The contemporary movement has pushed simplification a great deal further than Manet and his friends pushed it, thereby distinguishing itself from anything we have seen since the twelfth century. Since the twelfth century, in sculpture and glass, the thirteenth, in painting and drawing, the drift has been towards realism and away from art. Now the essence of realism is detail. Since Zola, every novelist has known that nothing gives so imposing an air of reality as a mass of irrelevant facts, and very few have cared to give much else. Detail is the heart of realism, and the fatty degeneration of art. The tendency of the movement is to simplify away all this mess of detail which painters have introduced into pictures in order to state facts. But more than this was needed. There were irrelevancies introduced into pictures for other purposes than that of statement. There were the irrelevancies of technical swagger. Since the twelfth century there has been a steady elaboration of technical complexities.
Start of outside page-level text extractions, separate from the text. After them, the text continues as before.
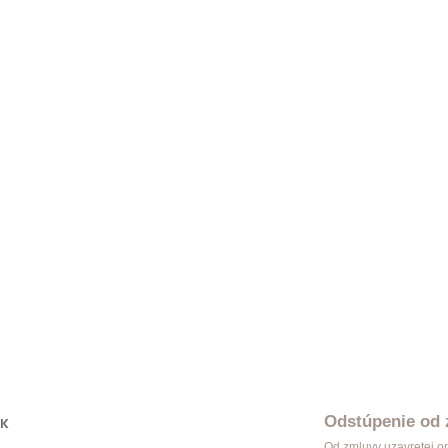
iža Modern jednoduchá patyna
Garniža Modern dvojitá biela
7 €
37,93 €
iža Modern dvojitá inox
Garniža Classic dvojitá biela
2 €
37,93 €
iža Modern dvojitá čierna
Garniža Modern dvojitá meď
3 €
37,93 €
iža Modern dvojitá patyna
Garniža Classic dvojitá antik
3 €
37,93 €
Odstúpenie od
OK
Od zmluvy uzavretej o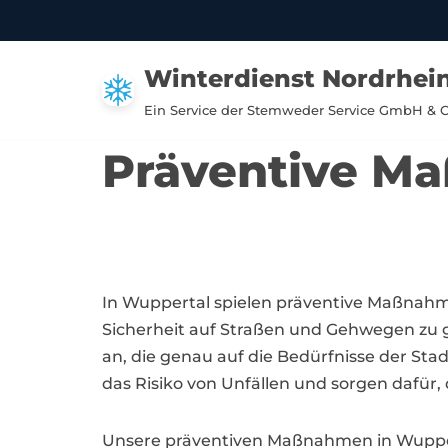
Zum
Winterdienst Nordrhei
Inhalt
springen
Ein Service der Stemweder Service GmbH & 
Präventive M
In Wuppertal spielen präventive Maßnahm
Sicherheit auf Straßen und Gehwegen zu 
an, die genau auf die Bedürfnisse der S
das Risiko von Unfällen und sorgen dafür, 
Unsere präventiven Maßnahmen in Wuppert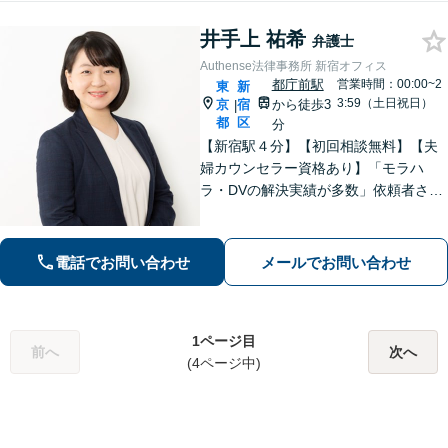
井手上 祐希
弁護士
Authense法律事務所 新宿オフィス
都庁前駅
営業時間：00:00~2
東
新
3:59（土日祝日）
京
宿
から徒歩3
|
都
区
分
【新宿駅４分】【初回相談無料】【夫
婦カウンセラー資格あり】「モラハ
ラ・DVの解決実績が多数」依頼者さま
の心に寄り添うきめ細やかな対応「刑
事事件は被害者側の示談交渉可」性犯
罪／暴行・傷害／窃盗／覚せい剤等の
電話でお問い合わせ
メールでお問い合わせ
薬物犯罪など
1ページ目
前へ
次へ
(4ページ中)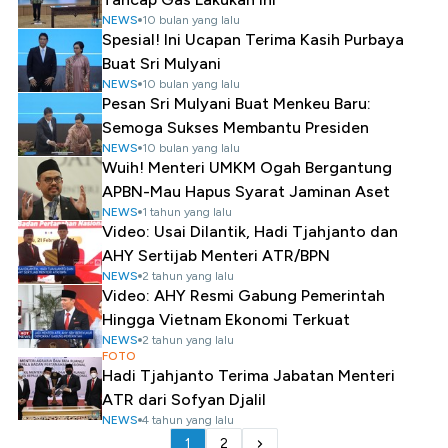
NEWS
10 bulan yang lalu
Spesial! Ini Ucapan Terima Kasih Purbaya
Buat Sri Mulyani
NEWS
10 bulan yang lalu
Pesan Sri Mulyani Buat Menkeu Baru:
Semoga Sukses Membantu Presiden
NEWS
10 bulan yang lalu
Wuih! Menteri UMKM Ogah Bergantung
APBN-Mau Hapus Syarat Jaminan Aset
NEWS
1 tahun yang lalu
Video: Usai Dilantik, Hadi Tjahjanto dan
AHY Sertijab Menteri ATR/BPN
NEWS
2 tahun yang lalu
Video: AHY Resmi Gabung Pemerintah
Hingga Vietnam Ekonomi Terkuat
NEWS
2 tahun yang lalu
FOTO
Hadi Tjahjanto Terima Jabatan Menteri
ATR dari Sofyan Djalil
NEWS
4 tahun yang lalu
1
2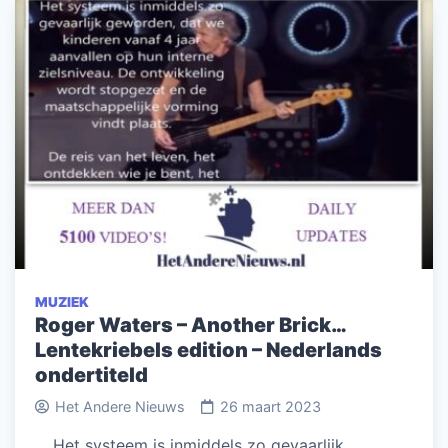
MUZIEK
Roger Waters – Another Brick…
Lentekriebels edition – Nederlands
ondertiteld
Het Andere Nieuws
26 maart 2023
… Het systeem is inmiddels zo gevaarlijk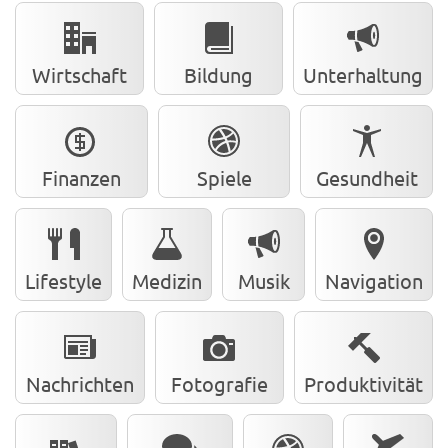
Wirtschaft
Bildung
Unterhaltung
Finanzen
Spiele
Gesundheit
Lifestyle
Medizin
Musik
Navigation
Nachrichten
Fotografie
Produktivität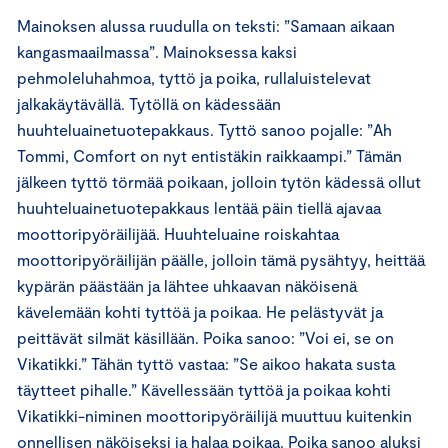
Mainoksen alussa ruudulla on teksti: ”Samaan aikaan
kangasmaailmassa”. Mainoksessa kaksi
pehmoleluhahmoa, tyttö ja poika, rullaluistelevat
jalkakäytävällä. Tytöllä on kädessään
huuhteluainetuotepakkaus. Tyttö sanoo pojalle: ”Ah
Tommi, Comfort on nyt entistäkin raikkaampi.” Tämän
jälkeen tyttö törmää poikaan, jolloin tytön kädessä ollut
huuhteluainetuotepakkaus lentää päin tiellä ajavaa
moottoripyöräilijää. Huuhteluaine roiskahtaa
moottoripyöräilijän päälle, jolloin tämä pysähtyy, heittää
kypärän päästään ja lähtee uhkaavan näköisenä
kävelemään kohti tyttöä ja poikaa. He pelästyvät ja
peittävät silmät käsillään. Poika sanoo: ”Voi ei, se on
Vikatikki.” Tähän tyttö vastaa: ”Se aikoo hakata susta
täytteet pihalle.” Kävellessään tyttöä ja poikaa kohti
Vikatikki-niminen moottoripyöräilijä muuttuu kuitenkin
onnellisen näköiseksi ja halaa poikaa. Poika sanoo aluksi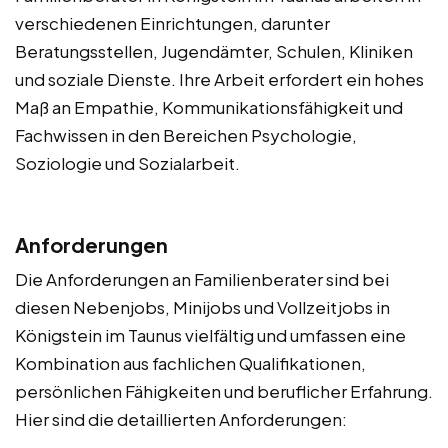
verschiedenen Einrichtungen, darunter
Beratungsstellen, Jugendämter, Schulen, Kliniken
und soziale Dienste. Ihre Arbeit erfordert ein hohes
Maß an Empathie, Kommunikationsfähigkeit und
Fachwissen in den Bereichen Psychologie,
Soziologie und Sozialarbeit.
Anforderungen
Die Anforderungen an Familienberater sind bei
diesen Nebenjobs, Minijobs und Vollzeitjobs in
Königstein im Taunus vielfältig und umfassen eine
Kombination aus fachlichen Qualifikationen,
persönlichen Fähigkeiten und beruflicher Erfahrung.
Hier sind die detaillierten Anforderungen: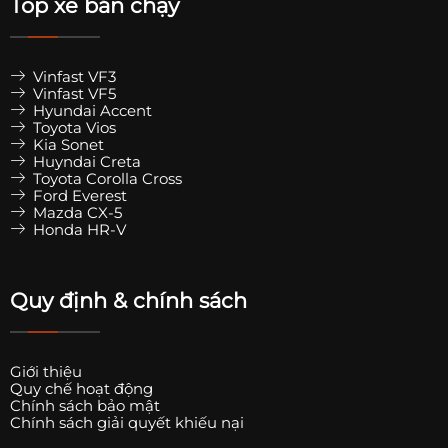
Top xe bán chạy
Vinfast VF3
Vinfast VF5
Hyundai Accent
Toyota Vios
Kia Sonet
Huyndai Creta
Toyota Corolla Cross
Ford Everest
Mazda CX-5
Honda HR-V
Quy định & chính sách
Giới thiệu
Quy chế hoạt động
Chính sách bảo mật
Chính sách giải quyết khiếu nại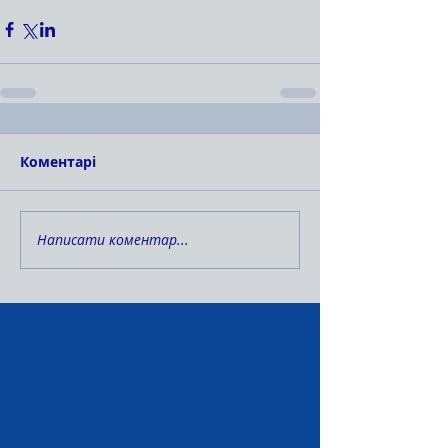
Коментарі
Написати коментар...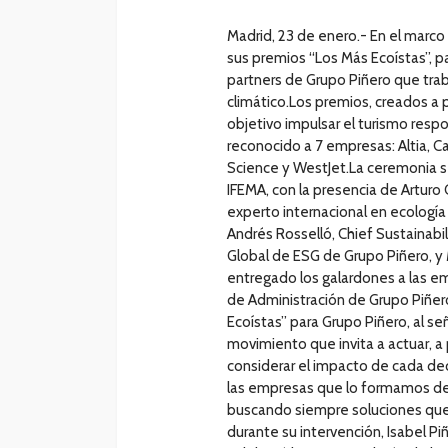
Madrid, 23 de enero.- En el marco 
sus premios “Los Más Ecoístas”, p
partners de Grupo Piñero que trab
climático.Los premios, creados a
objetivo impulsar el turismo respo
reconocido a 7 empresas: Altia, C
Science y WestJet.La ceremonia se
IFEMA, con la presencia de Artur
experto internacional en ecología 
Andrés Rosselló, Chief Sustainabil
Global de ESG de Grupo Piñero, y 
entregado los galardones a las e
de Administración de Grupo Piñer
Ecoístas” para Grupo Piñero, al s
movimiento que invita a actuar, 
considerar el impacto de cada dec
las empresas que lo formamos de
buscando siempre soluciones que
durante su intervención, Isabel 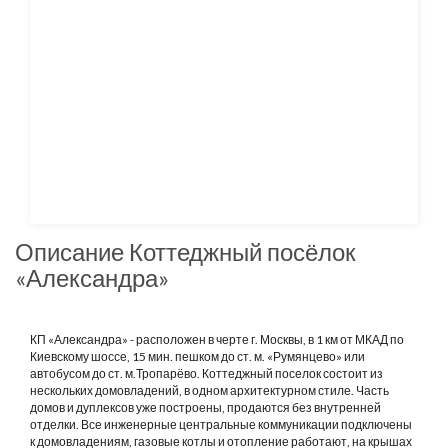
Описание Коттеджный посёлок
«Александра»
КП «Александра» - расположен в черте г. Москвы, в 1 км от МКАД по
Киевскому шоссе, 15 мин. пешком до ст. м. «Румянцево» или
автобусом до ст. м.Тропарёво. Коттеджный поселок состоит из
нескольких домовладений, в одном архитектурном стиле. Часть
домов и дуплексов уже построены, продаются без внутренней
отделки. Все инженерные центральные коммуникации подключены
к домовладениям, газовые котлы и отопление работают, на крышах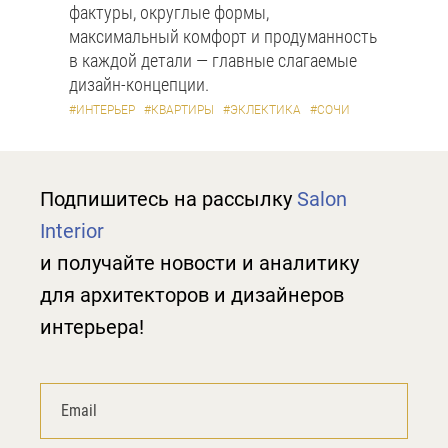
фактуры, округлые формы,
максимальный комфорт и продуманность
в каждой детали — главные слагаемые
дизайн-концепции.
#ИНТЕРЬЕР
#КВАРТИРЫ
#ЭКЛЕКТИКА
#СОЧИ
Подпишитесь на рассылку
Salon
Interior
и получайте новости и аналитику
для архитекторов и дизайнеров
интерьера!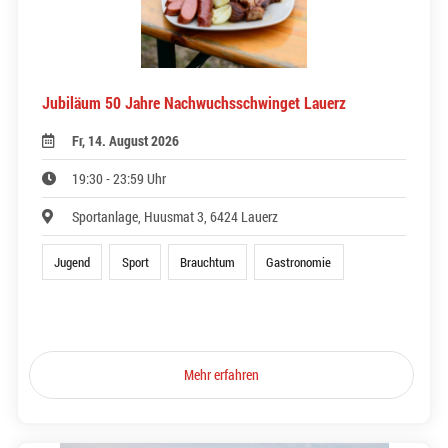
Jubiläum 50 Jahre Nachwuchsschwinget Lauerz
Fr, 14. August 2026
19:30 - 23:59 Uhr
Sportanlage, Huusmat 3, 6424 Lauerz
Jugend
Sport
Brauchtum
Gastronomie
Mehr erfahren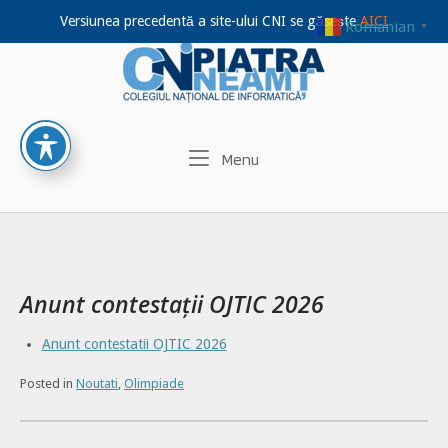
Versiunea precedentă a site-ului CNI se găsește
AICI
Romanian
▼
Home
Skip
to
content
Menu
Menu
Anunt contestații OJTIC 2026
Anunt contestatii OJTIC 2026
Posted in
Noutati
,
Olimpiade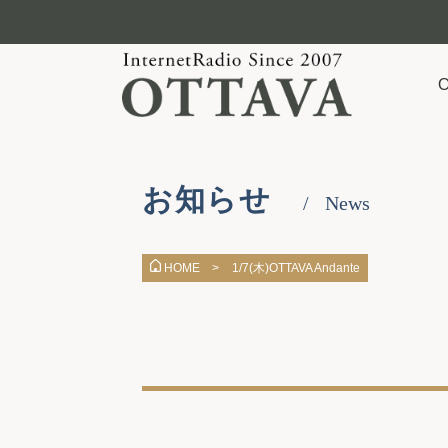
お知らせ
News
1/7(木)OTTAVA Andante
HOME >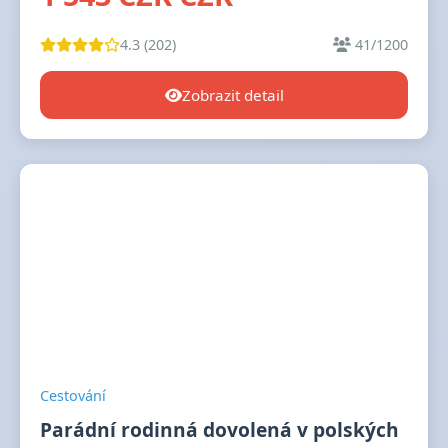
4.3 (202)
41/1200
Zobrazit detail
Cestování
Parádní rodinná dovolená v polských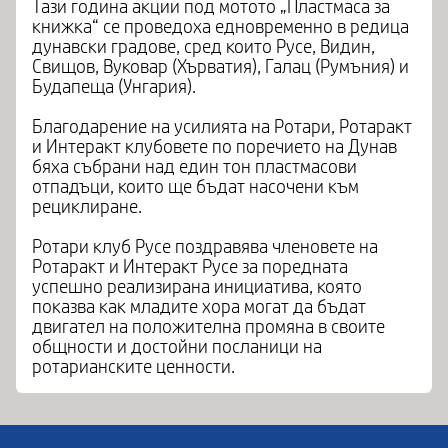
Тази година акции под мотото „Пластмаса за
книжка“ се проведоха едновременно в редица
дунавски градове, сред които Русе, Видин,
Свищов, Вуковар (Хърватия), Галац (Румъния) и
Будапеща (Унгария).
Благодарение на усилията на Ротари, Ротаракт
и Интеракт клубовете по поречието на Дунав
бяха събрани над един тон пластмасови
отпадъци, които ще бъдат насочени към
рециклиране.
Ротари клуб Русе поздравява членовете на
Ротаракт и Интеракт Русе за поредната
успешно реализирана инициатива, която
показва как младите хора могат да бъдат
двигател на положителна промяна в своите
общности и достойни посланици на
ротарианските ценности.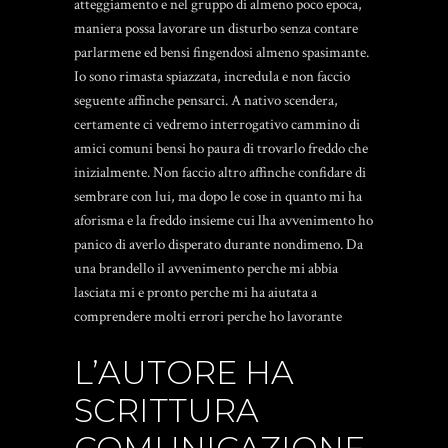
atteggiamento e nel gruppo di almeno poco epoca,
maniera possa lavorare un disturbo senza contare
parlarmene ed bensi fingendosi almeno spasimante.
Io sono rimasta spiazzata, incredula e non faccio
seguente affinche pensarci. A nativo scendera,
certamente ci vedremo interrogativo cammino di
amici comuni bensi ho paura di trovarlo freddo che
inizialmente. Non faccio altro affinche confidare di
sembrare con lui, ma dopo le cose in quanto mi ha
aforisma e la freddo insieme cui lha avvenimento ho
panico di averlo disperato durante nondimeno. Da
una brandello il avvenimento perche mi abbia
lasciata mi e pronto perche mi ha aiutata a
comprendere molti errori perche ho lavorante
L’AUTORE HA
SCRITTURA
Writers with nothing to say soon come to regard the manipulation of words as an end in itself. So cooks without eggs might come to regard the ritual of omelette-making, the mixing of condiments, the chopping of herbs, the stoking of fires, and the shaping of white caps, as a fine art. As for the eggs,—why that's God business: and who wants omelettes when he can have cooking? The movement has simplified the batterie de cuisine. Nothing is to be left in a work of art which merely shows that the craftsman knows how to put it there.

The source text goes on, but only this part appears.